Revenue for the six months ended 31 December increased 10 percent on-year to S$53.21 million on significantly higher student enrolments, with numbers in China rising 29 percent on-year, the education provider said in a filing to SGX. 

But the gains on higher enrolments were offset by reduced revenue from leasing education facilities of OUCHK, which fell by S$800,000 on-year to S$4.9 million on reduced space taken up by a few education institutions in Langfang City in China, Raffles Education said.

Finance costs rise

Finance costs climbed 65 percent on-year in the six-month period to S$11.11 million, mainly on higher interest expenses from OUCHK’s additional borrowings, default interest from Raffles K12 and Raffles Iskandar, and interest on outstanding tax liabilities of Raffles Assets Australia, the company said.

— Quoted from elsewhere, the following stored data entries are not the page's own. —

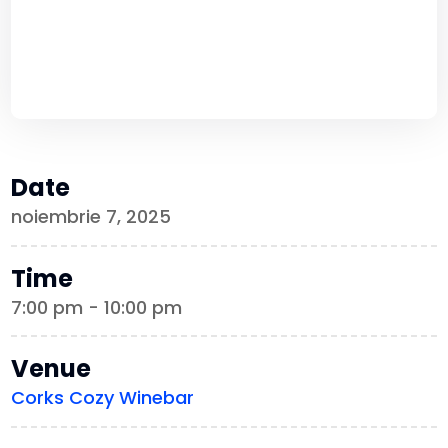
Date
noiembrie 7, 2025
Time
7:00 pm - 10:00 pm
Venue
Corks Cozy Winebar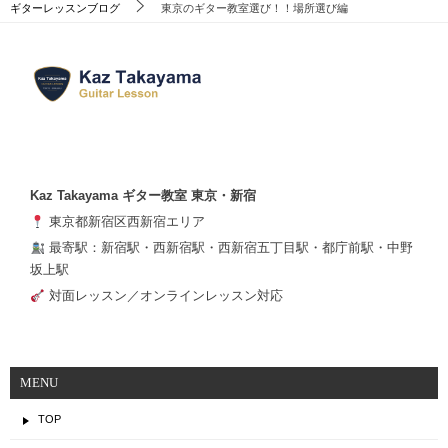
ギターレッスンブログ
東京のギター教室選び！！場所選び編
Kaz Takayama ギター教室 東京・新宿
東京都新宿区西新宿エリア
最寄駅：新宿駅・西新宿駅・西新宿五丁目駅・都庁前駅・中野
坂上駅
対面レッスン／オンラインレッスン対応
MENU
TOP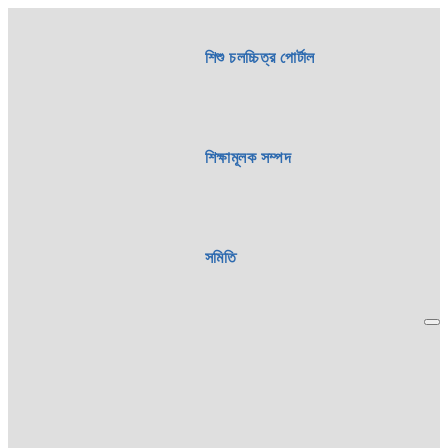
শিশু চলচ্চিত্র পোর্টাল
শিক্ষামূলক সম্পদ
সমিতি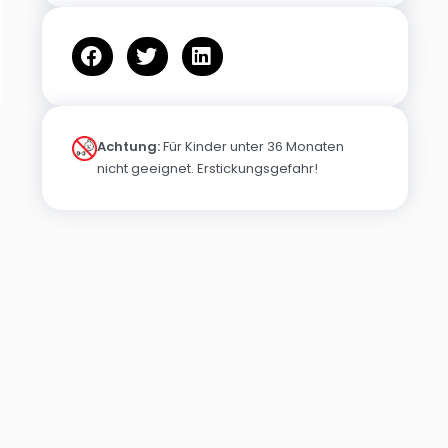
Achtung:
Für Kinder unter 36 Monaten
nicht geeignet. Erstickungsgefahr!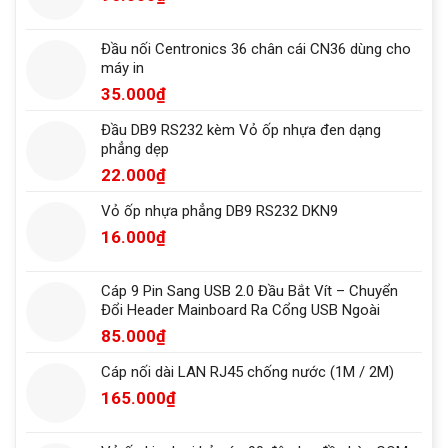
Đầu nối Centronics 36 chân cái CN36 dùng cho
máy in
35.000
₫
Đầu DB9 RS232 kèm Vỏ ốp nhựa đen dạng
phẳng dẹp
22.000
₫
Vỏ ốp nhựa phẳng DB9 RS232 DKN9
16.000
₫
Cáp 9 Pin Sang USB 2.0 Đầu Bắt Vít – Chuyển
Đổi Header Mainboard Ra Cổng USB Ngoài
85.000
₫
Cáp nối dài LAN RJ45 chống nước (1M / 2M)
165.000
₫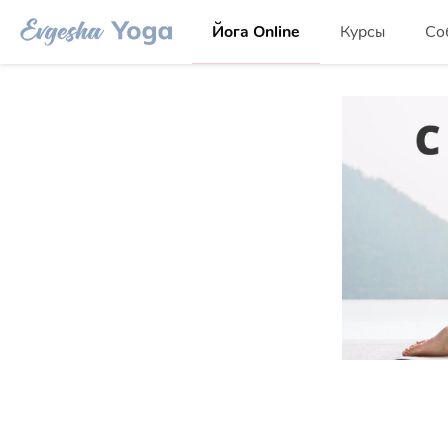
Йога Online
Курсы
Со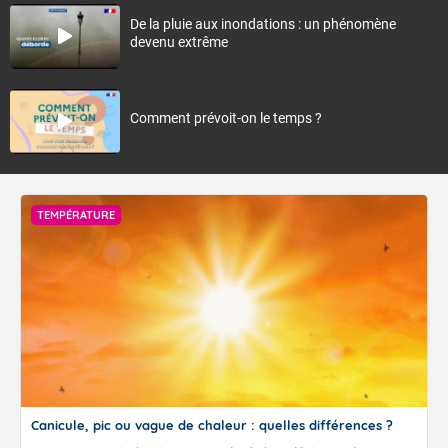
De la pluie aux inondations : un phénomène
devenu extrême
Comment prévoit-on le temps ?
TEMPÉRATURE
Canicule, pic ou vague de chaleur : quelles différences ?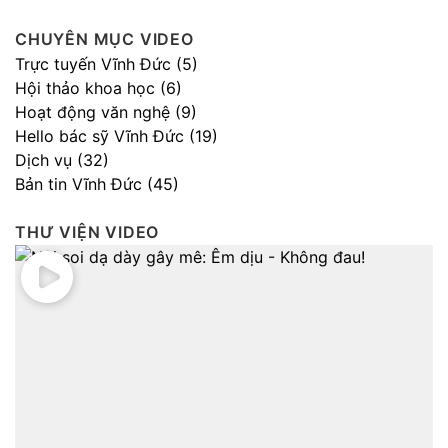
CHUYÊN MỤC VIDEO
Trực tuyến Vĩnh Đức (5)
Hội thảo khoa học (6)
Hoạt động văn nghệ (9)
Hello bác sỹ Vĩnh Đức (19)
Dịch vụ (32)
Bản tin Vĩnh Đức (45)
THƯ VIỆN VIDEO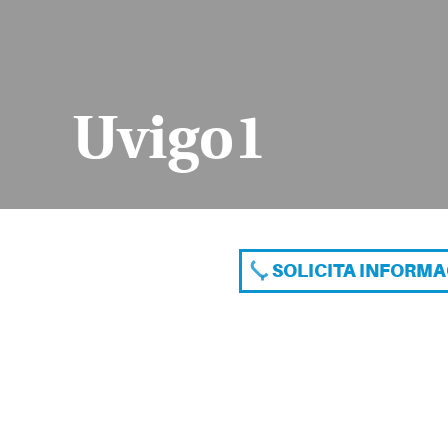
Uvigo1
SOLICITA INFORM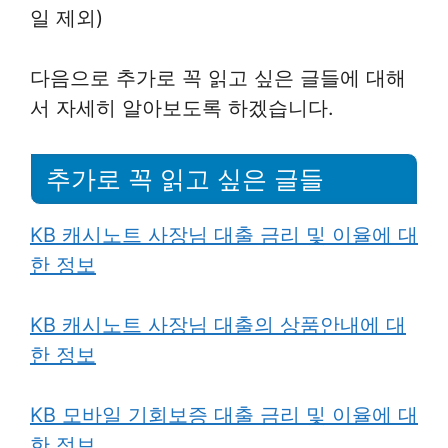
일 제외)
다음으로 추가로 꼭 읽고 싶은 글들에 대해
서 자세히 알아보도록 하겠습니다.
추가로 꼭 읽고 싶은 글들
KB 캐시노트 사장님 대출 금리 및 이율에 대
한 정보
KB 캐시노트 사장님 대출의 상품안내에 대
한 정보
KB 모바일 기회보증 대출 금리 및 이율에 대
한 정보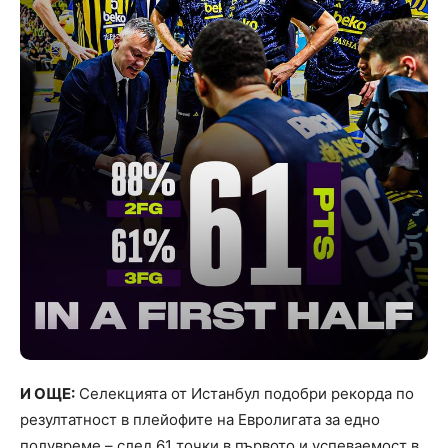
И ОЩЕ:
Селекцията от Истанбул подобри рекорда по
резултатност в плейофите на Евролигата за едно
полувреме – след 61 точки в първото и успеваемост в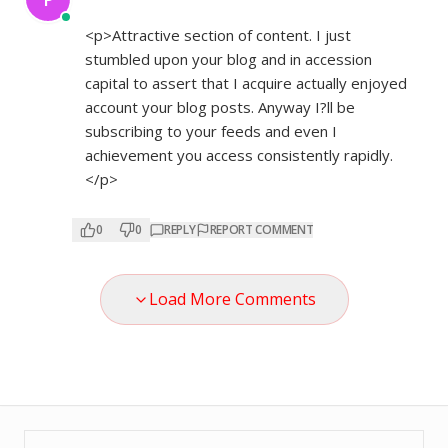
<p>Attractive section of content. I just
stumbled upon your blog and in accession
capital to assert that I acquire actually enjoyed
account your blog posts. Anyway I?ll be
subscribing to your feeds and even I
achievement you access consistently rapidly.
</p>
0
0
REPLY
REPORT COMMENT
Load More Comments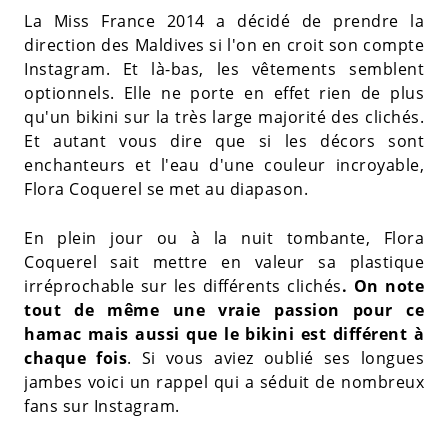
La Miss France 2014 a décidé de prendre la
direction des Maldives si l'on en croit son compte
Instagram. Et là-bas, les vêtements semblent
optionnels. Elle ne porte en effet rien de plus
qu'un bikini sur la très large majorité des clichés.
Et autant vous dire que si les décors sont
enchanteurs et l'eau d'une couleur incroyable,
Flora Coquerel se met au diapason.
En plein jour ou à la nuit tombante, Flora
Coquerel sait mettre en valeur sa plastique
irréprochable sur les différents clichés
. On note
tout de même une vraie passion pour ce
hamac mais aussi que le bikini est différent à
chaque fois
. Si vous aviez oublié ses longues
jambes voici un rappel qui a séduit de nombreux
fans sur Instagram.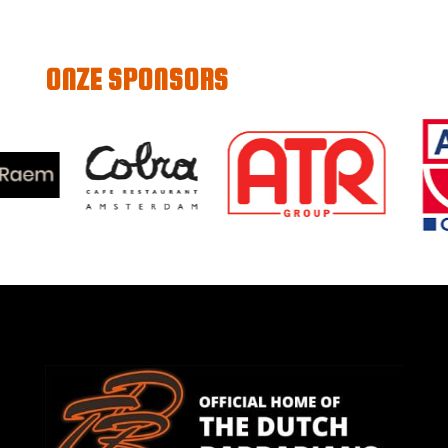
ONZE SPONSORS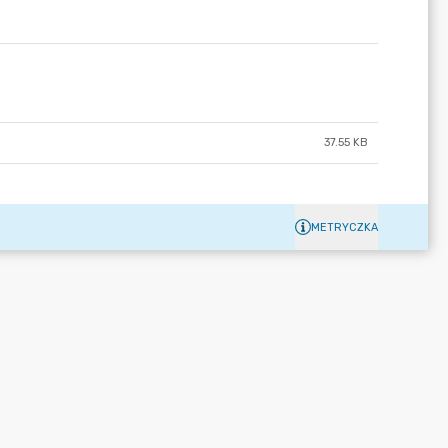
37.55 KB
METRYCZKA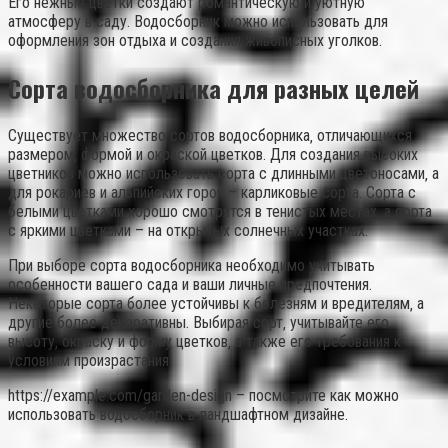
Его нежные цветки создают романтическую и уютную
атмосферу в саду. Водосборник можно использовать для
оформления зон отдыха и создания живописных уголков.
Сорта водосборника для разных целей
Существует множество сортов водосборника‚ отличающихся
размером‚ формой и окраской цветков. Для создания высоких
цветников можно использовать сорта с длинными цветоносами‚ а
для рокариев и альпийских горок – карликовые сорта. Сорта с
белыми цветками хорошо смотрятся в тенистых местах‚ а сорта
с яркими цветками – на открытых солнечных участках.
При выборе сорта водосборника необходимо учитывать
особенности вашего сада и ваши личные предпочтения.
Некоторые сорта более устойчивы к болезням и вредителям‚ а
другие более декоративны. Выбирая сорт‚ учитывайте его
высоту‚ окраску и форму цветков‚ а также его требования к
условиям произрастания.
https://example.com/garden-design – посмотрите как можно
использовать водосборник в ландшафтном дизайне.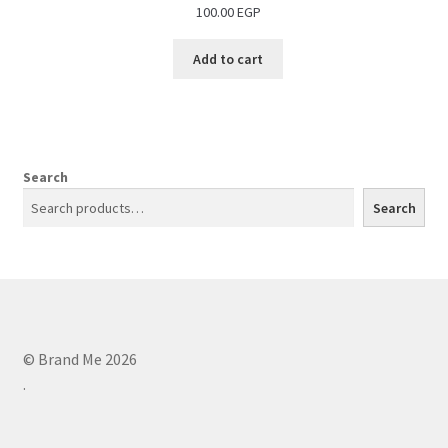
100.00
EGP
Add to cart
Search
Search
© Brand Me 2026
.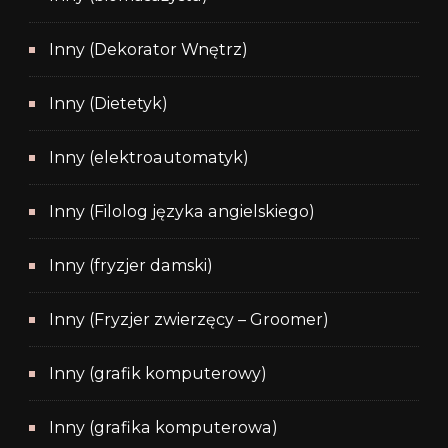
Inny (Dekorator Wnętrz)
Inny (Dietetyk)
Inny (elektroautomatyk)
Inny (Filolog języka angielskiego)
Inny (fryzjer damski)
Inny (Fryzjer zwierzęcy – Groomer)
Inny (grafik komputerowy)
Inny (grafika komputerowa)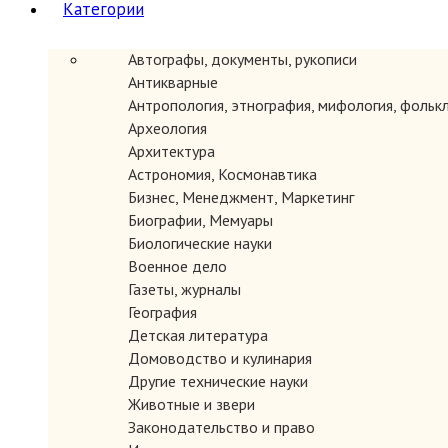
Категории
Автографы, документы, рукописи
Антикварные
ЗАКАЗАТЬ
Антропология, этнография, мифология, фольк
Археология
Архитектура
Астрономия, Космонавтика
Бизнес, Менеджмент, Маркетинг
Биографии, Мемуары
Биологические науки
Военное дело
Газеты, журналы
География
Детская литература
ЗАКАЗАТЬ
Домоводство и кулинария
Другие технические науки
Животные и звери
Законодательство и право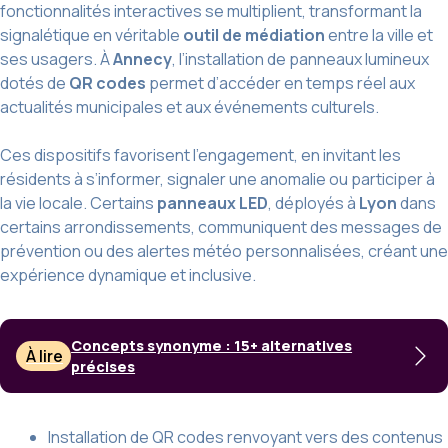
fonctionnalités interactives se multiplient, transformant la
signalétique en véritable
outil de médiation
entre la ville et
ses usagers. À
Annecy
, l’installation de panneaux lumineux
dotés de
QR codes
permet d’accéder en temps réel aux
actualités municipales et aux événements culturels.
Ces dispositifs favorisent l’engagement, en invitant les
résidents à s’informer, signaler une anomalie ou participer à
la vie locale. Certains
panneaux LED
, déployés à
Lyon
dans
certains arrondissements, communiquent des messages de
prévention ou des alertes météo personnalisées, créant une
expérience dynamique et inclusive.
Concepts synonyme : 15+ alternatives
À lire
précises
Installation de QR codes renvoyant vers des contenus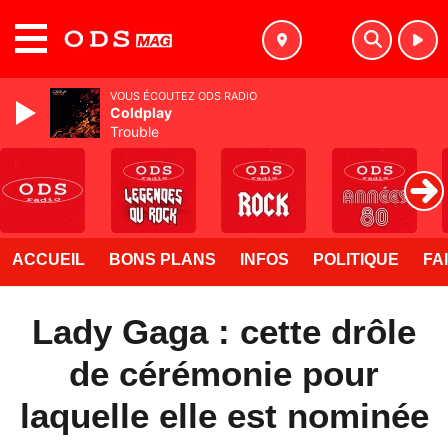
MENU
VOUS ÉCOUTEZ ODS RADIO
Coldplay
Trouble
ACCUEIL
BONS PLANS
INFOS
POLITIQUE
FA
Lady Gaga : cette drôle
de cérémonie pour
laquelle elle est nominée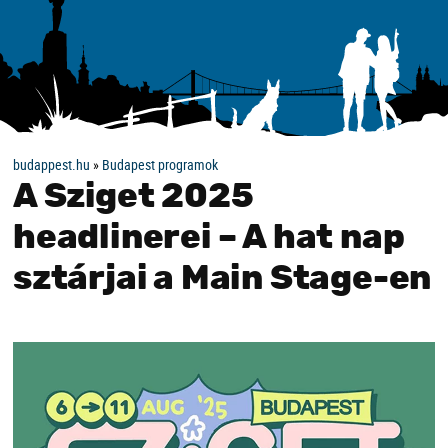
budappest.hu
»
Budapest programok
A Sziget 2025
headlinerei – A hat nap
sztárjai a Main Stage-en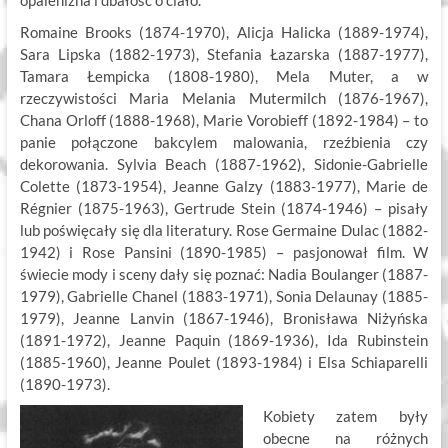
opalenizna i dbałość o ciało.
Romaine Brooks (1874-1970), Alicja Halicka (1889-1974),
Sara Lipska (1882-1973), Stefania Łazarska (1887-1977),
Tamara Łempicka (1808-1980), Mela Muter, a w
rzeczywistości Maria Melania Mutermilch (1876-1967),
Chana Orloff (1888-1968), Marie Vorobieff (1892-1984) – to
panie połączone bakcylem malowania, rzeźbienia czy
dekorowania. Sylvia Beach (1887-1962), Sidonie-Gabrielle
Colette (1873-1954), Jeanne Galzy (1883-1977), Marie de
Régnier (1875-1963), Gertrude Stein (1874-1946) – pisały
lub poświęcały się dla literatury. Rose Germaine Dulac (1882-
1942) i Rose Pansini (1890-1985) – pasjonował film. W
świecie mody i sceny dały się poznać: Nadia Boulanger (1887-
1979), Gabrielle Chanel (1883-1971), Sonia Delaunay (1885-
1979), Jeanne Lanvin (1867-1946), Bronisława Niżyńska
(1891-1972), Jeanne Paquin (1869-1936), Ida Rubinstein
(1885-1960), Jeanne Poulet (1893-1984) i Elsa Schiaparelli
(1890-1973).
Kobiety zatem były
obecne na różnych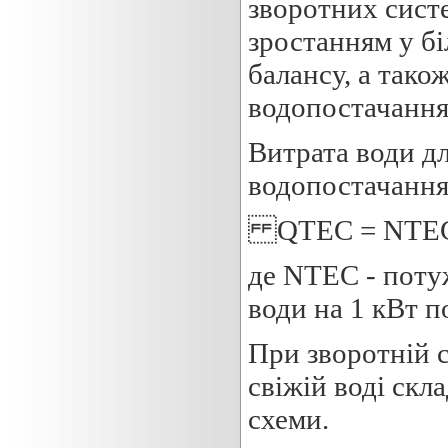
зворотних систе
зростанням у б
балансу, а тако
водопостачання
Витрата води д
водопостачанн
QТЕС = NТЕС 
де NТЕС - поту
води на 1 кВт по
При зворотній 
свіжій воді скл
схеми.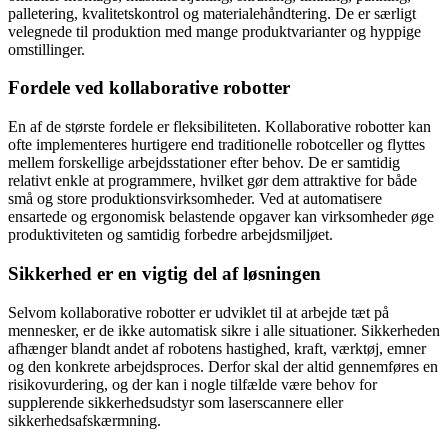
palletering, kvalitetskontrol og materialehåndtering. De er særligt
velegnede til produktion med mange produktvarianter og hyppige
omstillinger.
Fordele ved kollaborative robotter
En af de største fordele er fleksibiliteten. Kollaborative robotter kan
ofte implementeres hurtigere end traditionelle robotceller og flyttes
mellem forskellige arbejdsstationer efter behov. De er samtidig
relativt enkle at programmere, hvilket gør dem attraktive for både
små og store produktionsvirksomheder. Ved at automatisere
ensartede og ergonomisk belastende opgaver kan virksomheder øge
produktiviteten og samtidig forbedre arbejdsmiljøet.
Sikkerhed er en vigtig del af løsningen
Selvom kollaborative robotter er udviklet til at arbejde tæt på
mennesker, er de ikke automatisk sikre i alle situationer. Sikkerheden
afhænger blandt andet af robotens hastighed, kraft, værktøj, emner
og den konkrete arbejdsproces. Derfor skal der altid gennemføres en
risikovurdering, og der kan i nogle tilfælde være behov for
supplerende sikkerhedsudstyr som laserscannere eller
sikkerhedsafskærmning.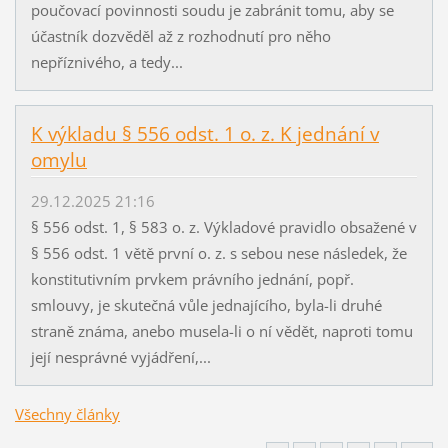
poučovací povinnosti soudu je zabránit tomu, aby se
účastník dozvěděl až z rozhodnutí pro něho
nepříznivého, a tedy...
K výkladu § 556 odst. 1 o. z. K jednání v
omylu
29.12.2025 21:16
§ 556 odst. 1, § 583 o. z. Výkladové pravidlo obsažené v
§ 556 odst. 1 větě první o. z. s sebou nese následek, že
konstitutivním prvkem právního jednání, popř.
smlouvy, je skutečná vůle jednajícího, byla-li druhé
straně známa, anebo musela-li o ní vědět, naproti tomu
její nesprávné vyjádření,...
Všechny články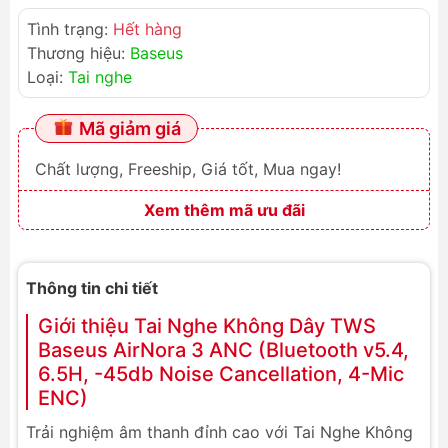
Tình trạng:
Hết hàng
Thương hiệu:
Baseus
Loại:
Tai nghe
Mã giảm giá
Chất lượng, Freeship, Giá tốt, Mua ngay!
Xem thêm mã ưu đãi
Thông tin chi tiết
Giới thiệu Tai Nghe Không Dây TWS
Baseus AirNora 3 ANC (Bluetooth v5.4,
6.5H, -45db Noise Cancellation, 4-Mic
ENC)
Trải nghiệm âm thanh đỉnh cao với Tai Nghe Không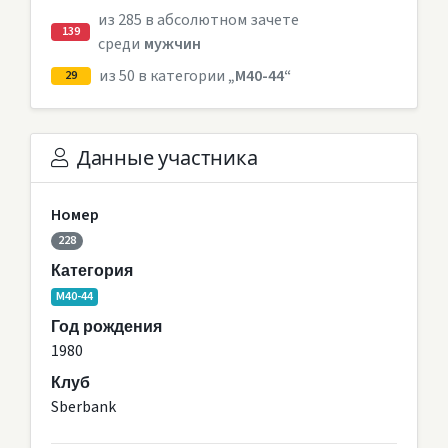
из 285 в абсолютном зачете
139
среди
мужчин
из 50 в категории
„M40-44“
29
Данные участника
Номер
228
Категория
M40-44
Год рождения
1980
Клуб
Sberbank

Other operating expenses increased 33 percent on-year in the fiscal first half to S$19.94 million, the filing said. The increase was partly on lower costs in the year-earlier period as some schools, colleges and universities postponed their new semester or conducting online teaching due to the Covid-19 pandemic, the filing said. 

In addition, Raffles Education said it had higher marketing, registration and examination fee expenses as student numbers increased. 


Raffles Education issued a cautious outlook.

“The uncertainty brought about by Covid-19 pandemic with the lockdown and restricted border movements in all the locations we operate in is continuing to impact our recruitment and retention of foreign students from January 2020 till date and will continue to have impact on the group,” Raffles Education said.

No dividend was declared, unchanged on year, with the group citing the Covid-19 pandemic and being prudent.